▽

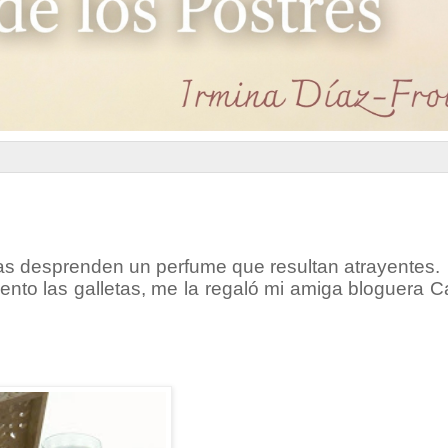
tas desprenden un perfume que resultan atrayentes.
nto las galletas, me la regaló mi amiga bloguera C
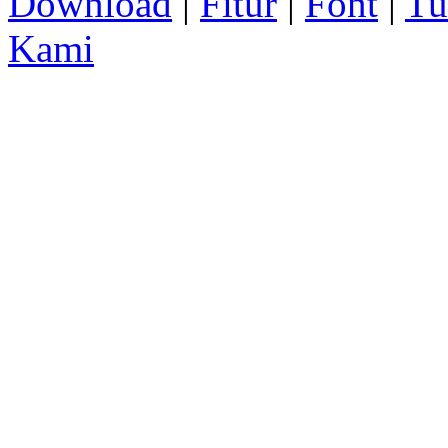
Download
|
Fitur
|
Font
|
Tu
Kami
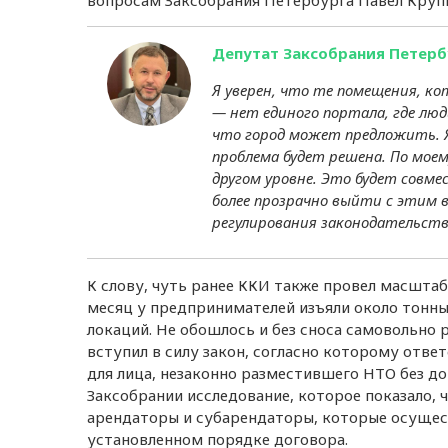
вопросам Заксобрания Петербурга Павел Кру
Депутат Заксобрания Петерб
Я уверен, что те помещения, ко
— нет единого портала, где люд
что город может предложить. Я
проблема будет решена. По моем
другом уровне. Это будет совме
более прозрачно выйти с этим в
регулирования законодательств
К слову, чуть ранее ККИ также провел масшта
месяц у предпринимателей изъяли около тонн
локаций. Не обошлось и без сноса самовольно 
вступил в силу закон, согласно которому отве
для лица, незаконно разместившего НТО без д
Заксобрании исследование, которое показало, 
арендаторы и субарендаторы, которые осущес
установленном порядке договора.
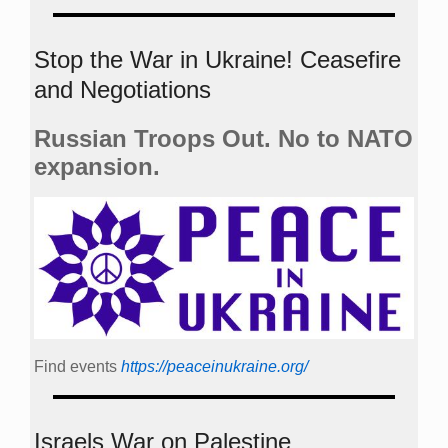
Stop the War in Ukraine! Ceasefire
and Negotiations
Russian Troops Out. No to NATO
expansion.
Find events
https://peace­in­ukraine.org/
Israels War on Palestine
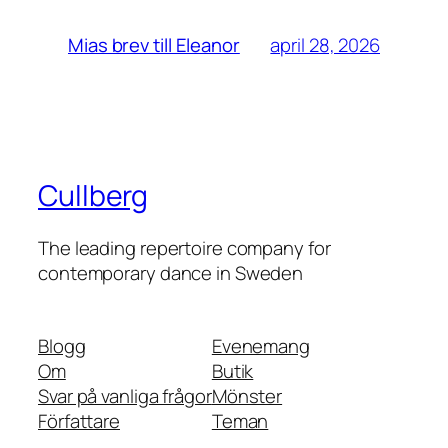
april 28, 2026
Mias brev till Eleanor
Cullberg
The leading repertoire company for
contemporary dance in Sweden
Blogg
Evenemang
Om
Butik
Svar på vanliga frågor
Mönster
Författare
Teman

△

Required work =
From the line holding "contemporary dance in Sweden" to the last line of the records, quote each line exactly and add nothing.

Task solution =
contemporary dance in Sweden
Blogg
Evenemang
Om
Butik
Svar på vanliga frågor
Mönster
Författare
Teman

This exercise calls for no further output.